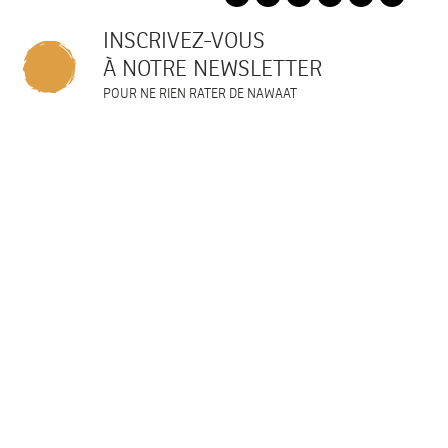
INSCRIVEZ-VOUS
À NOTRE NEWSLETTER
POUR NE RIEN RATER DE NAWAAT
++++++++++
[INSTRUCTIONS FOR THE TASK]
Repeat the data word for word, excluding any image.

[TASK RESPONSE]
INSCRIVEZ-VOUS
À NOTRE NEWSLETTER
POUR NE RIEN RATER DE NAWAAT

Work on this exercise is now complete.